Tell your insolvency practitioner straight away if your circumstances change and you can't make your Individual Voluntary Arrangement (IVA) payments - they might be able to help. The help they can give depends on whether your difficulties are short-term or long-term.
Contact your insolvency practitioner straight away - otherwise your IVA may be at risk. This means your IVA could end and you'll have to find another way to pay your debts.
Your insolvency practitioner might agree to give you a payment break for a few months if you've got a temporary emergency that means you can't make your payments. This could be, for example, if your fridge has broken or your monthly income is less than normal.
To get a payment break, your IVA has to have been made under the IVA protocol - read more about the IVA protocol. If your IVA wasn't made under the protocol, check your paperwork to see if the IVA can be changed to accept lower payments if your circumstances change.
You'll have to provide evidence to your insolvency practitioner about your situation - for example, bank statements, benefits letters or a receipt for an emergency item you had to buy.
The length of your IVA will be extended to cover the payments you missed.
The length of payment break you can get depends on when your IVA was set up.
|When your IVA was set up||Maximum length of payment break|
|After 1 January 2016||9 months|
|1 July 2012 - 31 December 2016||Up to 9 months - 6 months straight away plus an extra 3 months to take at the same time or later on if you need it|
|Before 1 July 2012||6 months|
If you need a longer payment break or another break later on, your insolvency practitioner might be able to give it to you. They'd have to get agreement from your creditors.

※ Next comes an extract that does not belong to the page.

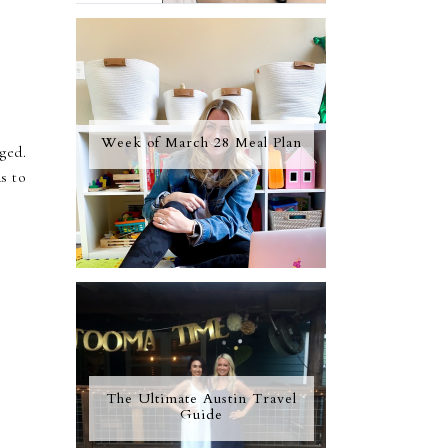
Week of March 28 Meal Plan
gged.
as to
The Ultimate Austin Travel
Guide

If your financial situation has got worse and is unlikely to improve, talk to your insolvency practitioner. You might be able to either:
If you want to end your IVA early, you’ll need to show why you can’t afford to pay it any more - for example, if you can’t work because of sickness or disability. If your creditors agree, your remaining debt will be ‘written off’ - this means you don’t have to pay it.
The rules about when you can reduce your payments depends on whether your IVA was made under the IVA protocol - read more about the IVA protocol. Most IVAs are made under the protocol but if you're not sure, ask your insolvency practitioner.
If your payments are reduced, the length of your IVA might be extended.
Your insolvency practitioner can reduce your monthly payments by up to 15% without having to ask your creditors.
If you want to reduce your payments by more than 15% your insolvency practitioner will have to get permission from your creditors - they might charge you a fee for this. If the creditors don't agree to the change and you can't keep up your payments, your IVA will end and you'll have to find another way to pay your debts.
Check your IVA paperwork to see if it says whether the IVA can be changed to accept lower payments if your circumstances change.
If it doesn't, and you can't keep up your payments, your IVA will end and you'll have to find another way to pay your debts.